Mais Jean Campeau, ancien président de la CDPQ de 1980 à 1990, ne minimise pas l'affaire. «Je n'aurais jamais accepté une telle invitation, a-t-il commenté. J'ai toujours tâché de garder une certaine distance avec les grands financiers, même avec Pierre Péladeau, qui était sur le conseil d'administration de la Caisse de dépôt.» Selon cet ancien ministre des Finances de Jacques Parizeau, «un président de la Caisse a tellement d'influence qu'il doit garder ses distances. Ça permet d'éviter la proximité. Il ne faut jamais être trop ami avec quelqu'un».

Maxime Chagnon jure qu'aucune règle éthique n'a été violée et que l'indépendance de la Caisse n'est nullement compromise à la suite de cette invitation.

«Michael n'est pas un moine qui passe son temps à Saint-Benoît-du-Lac, a-t-il imagé. Il gère 152 milliards $ d'actifs nets. Il doit entretenir des relations d'affaires avec les milieux d'affaires et les milieux politiques au Québec et ailleurs.»

Michel Nadeau, de l'Institut sur la gouvernance d'organisations privées et publiques et ex-vice-président de la Caisse, est plutôt de cet avis. «Un séjour de deux jours pour la famille de M. Sabia, ça ne doit pas être déraisonnable.
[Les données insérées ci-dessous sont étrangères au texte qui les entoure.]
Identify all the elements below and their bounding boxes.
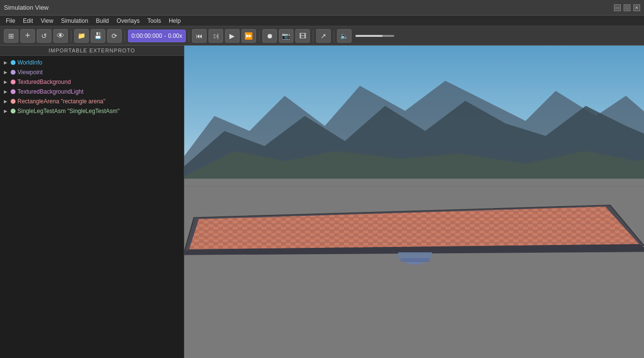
toolbar: ⊞ + ↺ 👁 📁 💾 ⟳ 0:00:00:000 - 0.00x ⏮ ▷| ▶… xyxy=(0,26,644,46)
close-button[interactable]: ✕ xyxy=(633,4,640,11)
tree-dot-texturedbglight xyxy=(11,89,16,94)
menu-simulation[interactable]: Simulation xyxy=(57,16,92,25)
time-display: 0:00:00:000 - 0.00x xyxy=(128,30,186,42)
share-button[interactable]: ↗ xyxy=(316,29,331,43)
toolbar-separator-6 xyxy=(334,30,334,42)
svg-marker-10 xyxy=(189,207,639,249)
open-button[interactable]: 📁 xyxy=(74,29,89,43)
view-button[interactable]: 👁 xyxy=(53,29,68,43)
menu-tools[interactable]: Tools xyxy=(144,16,165,25)
menu-bar: File Edit View Simulation Build Overlays… xyxy=(0,16,644,26)
app-title: Simulation View xyxy=(4,4,48,11)
extern-proto-header: IMPORTABLE EXTERNPROTO xyxy=(0,46,184,56)
camera-button[interactable]: 📷 xyxy=(279,29,293,43)
step-button[interactable]: ▷| xyxy=(209,29,223,43)
tree-item-texturedbglight[interactable]: ▶ TexturedBackgroundLight xyxy=(0,87,184,97)
tree-dot-worldinfo xyxy=(11,60,16,65)
film-button[interactable]: 🎞 xyxy=(295,29,310,43)
robot-object xyxy=(396,250,435,264)
left-panel: IMPORTABLE EXTERNPROTO ▶ WorldInfo ▶ Vie… xyxy=(0,46,184,358)
tree-item-texturedbg[interactable]: ▶ TexturedBackground xyxy=(0,77,184,87)
menu-edit[interactable]: Edit xyxy=(19,16,37,25)
skip-start-button[interactable]: ⏮ xyxy=(192,29,207,43)
menu-help[interactable]: Help xyxy=(165,16,185,25)
svg-rect-14 xyxy=(408,262,422,264)
tree-dot-texturedbg xyxy=(11,80,16,84)
tree-arrow-singlelegtestasm: ▶ xyxy=(4,109,9,114)
tree-arrow-rectanglearena: ▶ xyxy=(4,99,9,104)
toolbar-separator-4 xyxy=(259,30,259,42)
tree-dot-singlelegtestasm xyxy=(11,109,16,114)
tree-label-singlelegtestasm: SingleLegTestAsm "SingleLegTestAsm" xyxy=(17,108,120,114)
add-button[interactable]: + xyxy=(20,29,35,43)
tree-arrow-texturedbglight: ▶ xyxy=(4,89,9,94)
maximize-button[interactable]: □ xyxy=(624,4,630,11)
panel-toggle-button[interactable]: ⊞ xyxy=(4,29,18,43)
title-bar-controls[interactable]: — □ ✕ xyxy=(614,4,640,11)
mute-button[interactable]: 🔈 xyxy=(337,29,352,43)
record-button[interactable]: ⏺ xyxy=(262,29,277,43)
tree-label-viewpoint: Viewpoint xyxy=(17,69,43,76)
time-value: 0:00:00:000 xyxy=(131,33,162,39)
fast-forward-button[interactable]: ⏩ xyxy=(242,29,256,43)
volume-slider-container[interactable] xyxy=(355,35,394,37)
svg-rect-13 xyxy=(401,258,430,262)
scene-tree: ▶ WorldInfo ▶ Viewpoint ▶ TexturedBackgr… xyxy=(0,56,184,358)
minimize-button[interactable]: — xyxy=(614,4,621,11)
toolbar-separator-2 xyxy=(125,30,125,42)
toolbar-separator-1 xyxy=(71,30,71,42)
arena-platform xyxy=(184,164,644,290)
reset-view-button[interactable]: ↺ xyxy=(37,29,51,43)
viewport[interactable] xyxy=(184,46,644,358)
title-bar: Simulation View — □ ✕ xyxy=(0,0,644,16)
tree-label-rectanglearena: RectangleArena "rectangle arena" xyxy=(17,98,105,105)
tree-label-texturedbg: TexturedBackground xyxy=(17,79,71,85)
tree-label-worldinfo: WorldInfo xyxy=(17,59,42,66)
tree-arrow-worldinfo: ▶ xyxy=(4,60,9,65)
time-separator: - xyxy=(164,33,166,39)
speed-value: 0.00x xyxy=(168,33,182,39)
svg-rect-12 xyxy=(398,252,432,258)
tree-item-worldinfo[interactable]: ▶ WorldInfo xyxy=(0,58,184,67)
tree-dot-viewpoint xyxy=(11,70,16,75)
volume-track[interactable] xyxy=(355,35,394,37)
tree-arrow-viewpoint: ▶ xyxy=(4,70,9,75)
menu-overlays[interactable]: Overlays xyxy=(113,16,144,25)
tree-arrow-texturedbg: ▶ xyxy=(4,80,9,84)
volume-fill xyxy=(355,35,383,37)
menu-build[interactable]: Build xyxy=(92,16,113,25)
menu-view[interactable]: View xyxy=(37,16,57,25)
tree-label-texturedbglight: TexturedBackgroundLight xyxy=(17,88,83,95)
menu-file[interactable]: File xyxy=(2,16,19,25)
play-button[interactable]: ▶ xyxy=(225,29,240,43)
main-content: IMPORTABLE EXTERNPROTO ▶ WorldInfo ▶ Vie… xyxy=(0,46,644,358)
tree-item-singlelegtestasm[interactable]: ▶ SingleLegTestAsm "SingleLegTestAsm" xyxy=(0,106,184,116)
tree-dot-rectanglearena xyxy=(11,99,16,104)
toolbar-separator-3 xyxy=(189,30,189,42)
toolbar-separator-5 xyxy=(313,30,313,42)
tree-item-viewpoint[interactable]: ▶ Viewpoint xyxy=(0,67,184,77)
save-button[interactable]: 💾 xyxy=(91,29,105,43)
tree-item-rectanglearena[interactable]: ▶ RectangleArena "rectangle arena" xyxy=(0,97,184,106)
reload-button[interactable]: ⟳ xyxy=(107,29,122,43)
title-bar-left: Simulation View xyxy=(4,4,48,11)
arena-svg xyxy=(184,164,644,290)
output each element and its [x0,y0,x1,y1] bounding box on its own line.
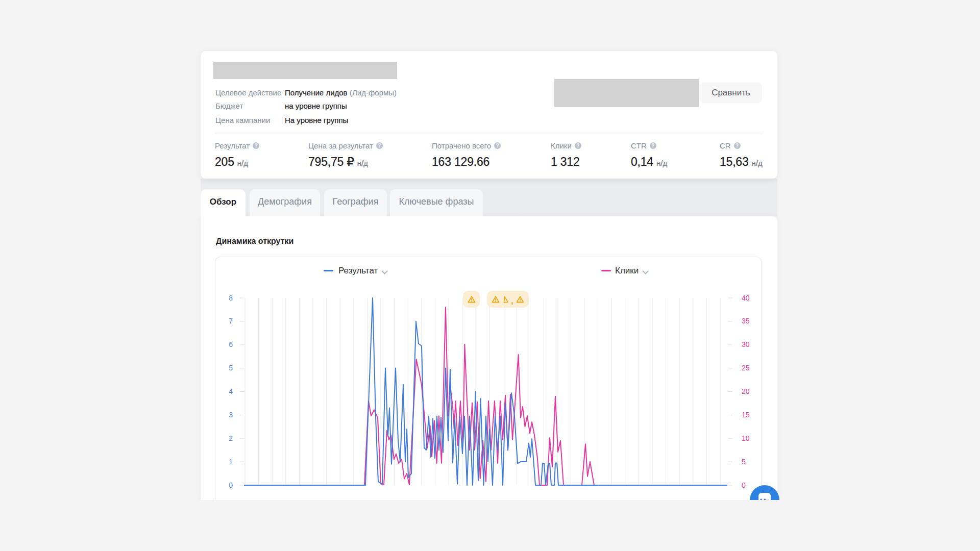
svg-text:20: 20 [742,387,750,395]
svg-text:40: 40 [742,294,750,302]
svg-text:3: 3 [229,411,233,419]
svg-text:30: 30 [742,340,750,348]
svg-text:7: 7 [229,317,233,325]
svg-text:5: 5 [229,364,233,372]
svg-text:4: 4 [229,387,233,395]
svg-text:8: 8 [229,294,233,302]
svg-text:1: 1 [229,458,233,466]
svg-text:25: 25 [742,364,750,372]
svg-text:10: 10 [742,434,750,442]
svg-text:5: 5 [742,458,746,466]
svg-text:15: 15 [742,411,750,419]
svg-text:0: 0 [742,481,746,489]
svg-text:6: 6 [229,340,233,348]
svg-text:2: 2 [229,434,233,442]
svg-text:35: 35 [742,317,750,325]
svg-text:0: 0 [229,481,233,489]
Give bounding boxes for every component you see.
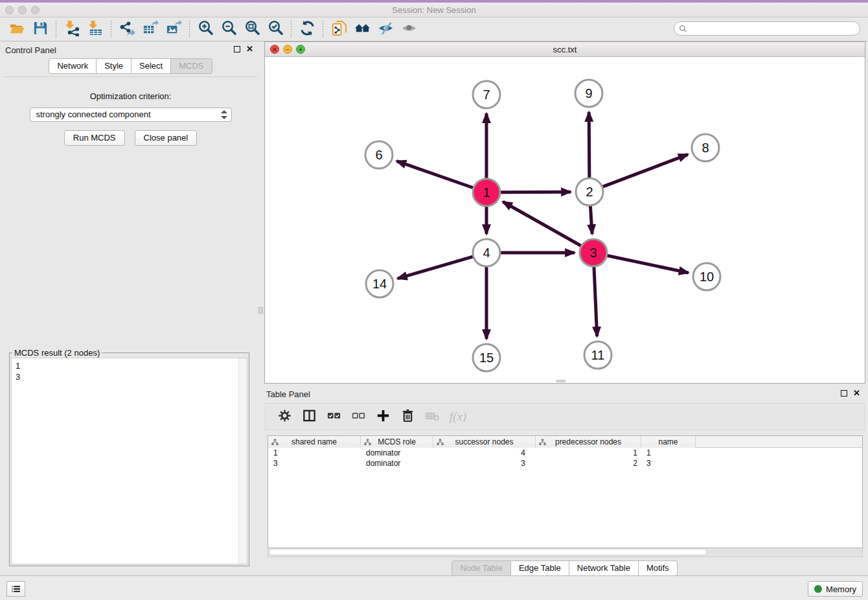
function-builder-button[interactable]: f(x) bbox=[446, 406, 468, 427]
edge-3-1[interactable] bbox=[503, 202, 581, 246]
node-4[interactable]: 4 bbox=[473, 239, 500, 266]
scroll-thumb[interactable] bbox=[269, 549, 707, 555]
delete-row-button[interactable] bbox=[396, 406, 418, 427]
criterion-select[interactable]: strongly connected component bbox=[30, 108, 232, 122]
table-row[interactable]: 3dominator323 bbox=[268, 458, 862, 468]
export-table-button[interactable] bbox=[139, 20, 162, 40]
tab-network-table[interactable]: Network Table bbox=[569, 560, 639, 576]
node-6[interactable]: 6 bbox=[365, 141, 393, 168]
table-tabbar: Node TableEdge TableNetwork TableMotifs bbox=[261, 560, 868, 576]
edge-2-9[interactable] bbox=[589, 112, 589, 178]
show-all-button[interactable] bbox=[397, 20, 420, 40]
import-table-button[interactable] bbox=[84, 20, 107, 40]
node-10[interactable]: 10 bbox=[693, 263, 720, 290]
svg-text:15: 15 bbox=[479, 351, 494, 365]
node-1[interactable]: 1 bbox=[473, 179, 500, 206]
network-window-titlebar[interactable]: ✕ − + scc.txt bbox=[265, 42, 865, 57]
canvas-resize-handle[interactable] bbox=[556, 380, 565, 382]
node-7[interactable]: 7 bbox=[473, 81, 500, 108]
table-panel-header: Table Panel ✕ bbox=[261, 386, 868, 402]
first-neighbors-button[interactable] bbox=[350, 20, 374, 40]
tab-motifs[interactable]: Motifs bbox=[639, 560, 678, 576]
import-network-button[interactable] bbox=[60, 20, 84, 40]
cell-shared-name[interactable]: 3 bbox=[268, 458, 361, 468]
edge-4-14[interactable] bbox=[398, 257, 473, 279]
node-3[interactable]: 3 bbox=[580, 239, 607, 266]
table-row[interactable]: 1dominator411 bbox=[268, 448, 862, 458]
task-history-button[interactable] bbox=[6, 581, 25, 597]
column-header-predecessor-nodes[interactable]: predecessor nodes bbox=[536, 436, 641, 448]
column-header-shared-name[interactable]: shared name bbox=[268, 436, 361, 448]
unselect-all-button[interactable] bbox=[347, 406, 369, 427]
save-session-icon bbox=[32, 20, 49, 39]
apply-layout-button[interactable] bbox=[295, 20, 319, 40]
splitter-handle[interactable] bbox=[258, 307, 263, 314]
cell-name[interactable]: 1 bbox=[641, 448, 696, 458]
node-9[interactable]: 9 bbox=[575, 80, 602, 107]
tab-style[interactable]: Style bbox=[97, 58, 131, 74]
close-panel-button[interactable]: Close panel bbox=[135, 130, 198, 146]
cell-successor-nodes[interactable]: 3 bbox=[433, 458, 536, 468]
tab-edge-table[interactable]: Edge Table bbox=[511, 560, 569, 576]
hide-selected-button[interactable] bbox=[374, 20, 397, 40]
node-14[interactable]: 14 bbox=[366, 270, 393, 297]
run-mcds-button[interactable]: Run MCDS bbox=[64, 130, 125, 146]
zoom-fit-button[interactable] bbox=[240, 20, 264, 40]
result-scrollbar[interactable] bbox=[238, 358, 247, 564]
cell-predecessor-nodes[interactable]: 1 bbox=[536, 448, 641, 458]
tab-mcds[interactable]: MCDS bbox=[171, 58, 212, 74]
close-panel-icon[interactable]: ✕ bbox=[246, 44, 253, 54]
memory-button[interactable]: Memory bbox=[808, 581, 863, 597]
export-network-button[interactable] bbox=[115, 20, 139, 40]
edge-2-3[interactable] bbox=[590, 206, 592, 234]
mcds-result-area[interactable]: 1 3 bbox=[11, 358, 247, 564]
search-input[interactable] bbox=[687, 24, 843, 33]
node-15[interactable]: 15 bbox=[473, 344, 500, 371]
column-header-successor-nodes[interactable]: successor nodes bbox=[433, 436, 536, 448]
select-all-button[interactable] bbox=[323, 406, 345, 427]
add-row-button[interactable] bbox=[372, 406, 394, 427]
tab-network[interactable]: Network bbox=[49, 58, 97, 74]
show-columns-icon bbox=[302, 408, 317, 426]
float-panel-icon[interactable] bbox=[234, 46, 240, 52]
float-table-panel-icon[interactable] bbox=[841, 390, 847, 397]
function-builder-icon: f(x) bbox=[447, 410, 466, 424]
table-horizontal-scrollbar[interactable] bbox=[268, 548, 863, 557]
delete-row-icon bbox=[400, 408, 415, 426]
node-2[interactable]: 2 bbox=[576, 178, 603, 205]
table-settings-button[interactable] bbox=[273, 406, 295, 427]
edge-1-6[interactable] bbox=[396, 161, 473, 188]
column-header-name[interactable]: name bbox=[641, 436, 696, 448]
cell-name[interactable]: 3 bbox=[641, 458, 696, 468]
cell-MCDS-role[interactable]: dominator bbox=[361, 448, 433, 458]
open-session-button[interactable] bbox=[5, 20, 29, 40]
save-session-button[interactable] bbox=[29, 20, 52, 40]
node-11[interactable]: 11 bbox=[584, 341, 611, 369]
export-image-button[interactable] bbox=[162, 20, 185, 40]
new-network-from-selection-button[interactable] bbox=[327, 20, 350, 40]
search-box[interactable] bbox=[674, 21, 860, 36]
network-canvas[interactable]: 7968124314101511 bbox=[265, 57, 865, 383]
export-network-icon bbox=[119, 20, 135, 39]
tab-node-table[interactable]: Node Table bbox=[451, 560, 511, 576]
cell-shared-name[interactable]: 1 bbox=[268, 448, 361, 458]
cell-successor-nodes[interactable]: 4 bbox=[433, 448, 536, 458]
svg-text:3: 3 bbox=[589, 246, 597, 260]
network-graph[interactable]: 7968124314101511 bbox=[265, 57, 865, 383]
column-header-MCDS-role[interactable]: MCDS role bbox=[361, 436, 433, 448]
zoom-out-button[interactable] bbox=[217, 20, 240, 40]
node-8[interactable]: 8 bbox=[692, 134, 719, 161]
close-table-panel-icon[interactable]: ✕ bbox=[853, 388, 860, 398]
edge-1-2[interactable] bbox=[501, 192, 571, 192]
edge-3-10[interactable] bbox=[608, 256, 689, 273]
edge-3-11[interactable] bbox=[594, 267, 597, 336]
delete-table-button[interactable] bbox=[421, 406, 443, 427]
show-all-icon bbox=[401, 20, 417, 39]
edge-2-8[interactable] bbox=[603, 154, 688, 187]
cell-predecessor-nodes[interactable]: 2 bbox=[536, 458, 641, 468]
show-columns-button[interactable] bbox=[298, 406, 320, 427]
zoom-in-button[interactable] bbox=[194, 20, 217, 40]
cell-MCDS-role[interactable]: dominator bbox=[361, 458, 433, 468]
zoom-selected-button[interactable] bbox=[264, 20, 287, 40]
tab-select[interactable]: Select bbox=[131, 58, 171, 74]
C'est un peu comme si vous alliez dans un camp de pêche ou un camp de chasse. Je ne vois pas de faux pas», a-t-il mentionné.

Des questions

Yves Michaud, du Mouvement de défense des actionnaires, n'est pas d'accord. «Administrer le bas de laine des Québécois, il faut le faire avec pudeur et retenue, a-t-il tonné. Dans ce cas-là, il n'y a eu ni pudeur ni retenue.» M. Michaud trace un parallèle avec «[Henri-Paul] Rousseau, président de la Caisse au moment où 40 milliards $ sont partis en fumée lors de la grande crise de 2008, devenu vice-président de Power Corporation quelques semaines après avoir quitté la Caisse » (voir encadré).

Sans surprise, l'essayiste Robin Philpot, auteur du livre «Derrière l'État Desmarais : Power», croit lui aussi «qu'un dirigeant de la Caisse doit garder une apparence d'indépendance des gens comme Power Corporation. Il a un devoir de réserve. La présence de Bettman est surprenante à moins que les Desmarais aient voulu l'influencer contre un projet de Quebecor».

D'après M. Philpot, la «cadeau» fait par les Desmarais à M. Sabia est de lui permettre de «fréquenter des gens bien et de manger avec les grands. C'est une question de prestige».

Ce que prévoit le code de déontologie

(*Extraits du Code d'éthique et de déontologie des dirigeants et des employés de la Caisse)

- Tout employé doit éviter de donner ou de recevoir quelque cadeau, invitation à une activité de divertissement, don, service, avantage ou autre faveur pouvant avoir une influence dans l'exécution de ses rôles et responsabilités, ou qui serait susceptible de porter préjudice à la crédibilité de la Caisse.

- Tout employé doit maintenir un haut standard d'indépendance et d'impartialité et éviter d'être redevable envers qui que ce soit, tant au niveau des entreprises partenaires qu'au niveau des fournisseurs.

La Caisse et Power Corporation

- Quelques semaines après avoir quitté la présidence de la Caisse de dépôt et placement, en 2008-2009, Henri-Paul Rousseau est devenu vice-président du conseil de Power Corporation.

- En avril 2009, Michael Sabia, tout nouveau patron de la Caisse, a rencontré plusieurs dirigeants du Québec inc. Une controverse avait éclaté à l'époque, car la réunion au sommet avait eu lieu au siège social de Power Corporation, à Montréal.